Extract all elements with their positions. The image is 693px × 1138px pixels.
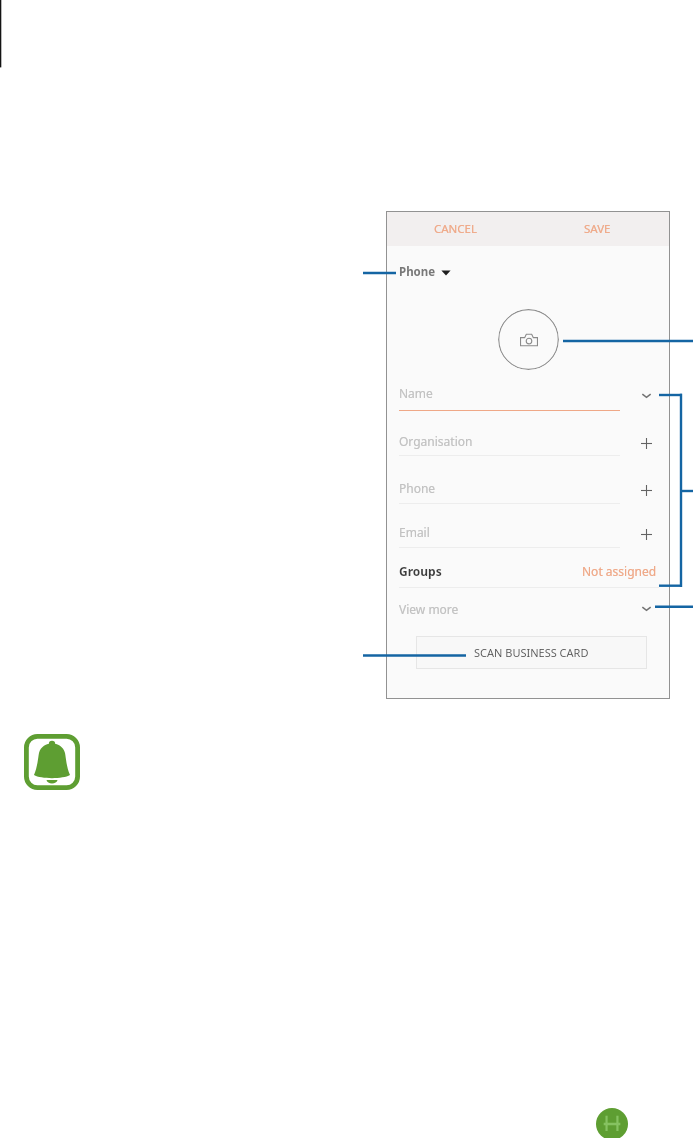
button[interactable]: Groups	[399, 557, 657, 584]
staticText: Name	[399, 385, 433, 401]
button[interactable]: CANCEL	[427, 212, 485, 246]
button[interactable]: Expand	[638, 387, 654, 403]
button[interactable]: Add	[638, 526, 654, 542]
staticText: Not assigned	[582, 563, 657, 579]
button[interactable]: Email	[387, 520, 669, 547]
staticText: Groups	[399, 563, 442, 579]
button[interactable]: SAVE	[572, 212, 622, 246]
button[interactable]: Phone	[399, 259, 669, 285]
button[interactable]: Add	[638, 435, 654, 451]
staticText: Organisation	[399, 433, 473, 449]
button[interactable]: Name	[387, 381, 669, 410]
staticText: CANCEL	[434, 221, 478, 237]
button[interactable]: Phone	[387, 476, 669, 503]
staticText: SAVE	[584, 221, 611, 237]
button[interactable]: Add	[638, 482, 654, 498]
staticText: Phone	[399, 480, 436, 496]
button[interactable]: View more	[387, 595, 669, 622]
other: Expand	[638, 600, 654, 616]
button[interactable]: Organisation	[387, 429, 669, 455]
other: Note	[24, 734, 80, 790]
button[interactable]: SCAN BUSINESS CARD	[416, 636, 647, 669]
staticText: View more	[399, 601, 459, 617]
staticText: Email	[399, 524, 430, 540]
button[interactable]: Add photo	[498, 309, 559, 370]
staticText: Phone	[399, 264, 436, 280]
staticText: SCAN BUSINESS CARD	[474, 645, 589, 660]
■ ■ ■ ■ ■ ■ ■
-- Work instruction --
Set out every record exactly, images excluded.

-- Exercise output --
Extract all elements with their positions. The image is 693px × 1138px pixels.
button[interactable]: Groups	[399, 557, 657, 584]
staticText: Name	[399, 385, 433, 401]
button[interactable]: CANCEL	[427, 212, 485, 246]
button[interactable]: Expand	[638, 387, 654, 403]
button[interactable]: Add	[638, 526, 654, 542]
staticText: Not assigned	[582, 563, 657, 579]
button[interactable]: Email	[387, 520, 669, 547]
staticText: Groups	[399, 563, 442, 579]
button[interactable]: SAVE	[572, 212, 622, 246]
button[interactable]: Phone	[399, 259, 669, 285]
button[interactable]: Add	[638, 435, 654, 451]
staticText: Organisation	[399, 433, 473, 449]
button[interactable]: Name	[387, 381, 669, 410]
staticText: CANCEL	[434, 221, 478, 237]
button[interactable]: Phone	[387, 476, 669, 503]
staticText: SAVE	[584, 221, 611, 237]
button[interactable]: Add	[638, 482, 654, 498]
staticText: Phone	[399, 480, 436, 496]
button[interactable]: View more	[387, 595, 669, 622]
other: Expand	[638, 600, 654, 616]
button[interactable]: Organisation	[387, 429, 669, 455]
other: Note	[24, 734, 80, 790]
button[interactable]: SCAN BUSINESS CARD	[416, 636, 647, 669]
staticText: View more	[399, 601, 459, 617]
staticText: Email	[399, 524, 430, 540]
button[interactable]: Add photo	[498, 309, 559, 370]
staticText: Phone	[399, 264, 436, 280]
staticText: SCAN BUSINESS CARD	[474, 645, 589, 660]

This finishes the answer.